Courts and legislators in Great Britain are deciding new legal questions about AI inventions.

Courts in Britain Decide AI Gets No Credit, Profits from Its Inventions

An issue that’s reached the forefront of AI debates involves algorithms inventing new processes, materials, drugs, and more. A three-judge panel in Great Britain decided recently that AI has no rights to ownership.

“Only a person can have rights. A machine cannot,” wrote Lady Justice Elisabeth Laing in her judgement. “A patent is a statutory right and it can only be granted to a person.”

The three-judge panel split their vote 2 to 1. The dissenting judge said:

“The fact that no inventor, properly so-called, can be identified simply means that there is no name which the [IPO] has to mention on the patent as the inventor,” he wrote.
Instead, the IPO “is is not obliged to name anyone (or anything).”

At its core, the argument is about whether a law written for human inventors can be applied to machines.
The appeal court ruled against Stephen Thaler, creator of a system called Dabus, who took a case against the UK’s Intellectual Property Office (IPO) which refused patents to his AI. It’s the latest judgment in a battle to grant machines “inventor” status.

Earlier this month, Thaler lost a similar case in the United States, although he has won elsewhere.

Thaler filed two patent applications in 2018, one for a type of food container and one for a flashing light. But he did not list himself as the inventor. Instead, he chose to list Dabus, which was the AI algorithm that actually invented the food container. Thaler said it’s only right that Dabus get the patent.

The story on points out that this is a global issue. Think of the music written by AI or the paintings produced by AI. Do they get the Grammy or will AI keep the money from Southeby’s Art auction?

In July, an Australian court decided that AI systems can be recognized as the inventor for patent purposes—an outcome of one of Thaler’s Dabus-related claims. Days earlier, South Africa had issued a similar ruling.

But the United States, arguably one of the most significant markets to secure patents in, agrees with the UK judges that only “natural persons” can be inventors.

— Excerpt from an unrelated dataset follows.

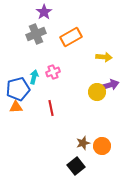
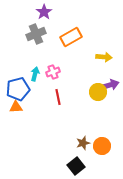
cyan arrow: moved 1 px right, 3 px up
yellow circle: moved 1 px right
red line: moved 7 px right, 11 px up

Earlier this month, U.S. District Judge Leonie M Brinkema upheld that ruling, writing:

“As technology evolves, there may come a time when artificial intelligence reaches a level of sophistication such that it might satisfy accepted meanings of inventorship. But that time has not yet arrived, and, if it does, it will be up to Congress to decide how, if at all, it wants to expand the scope of patent law.”

It’s going to be up to the legislators of the countries involved to rewrite or to create laws and a patent system that will work equally well for smart humans and even smarter machines.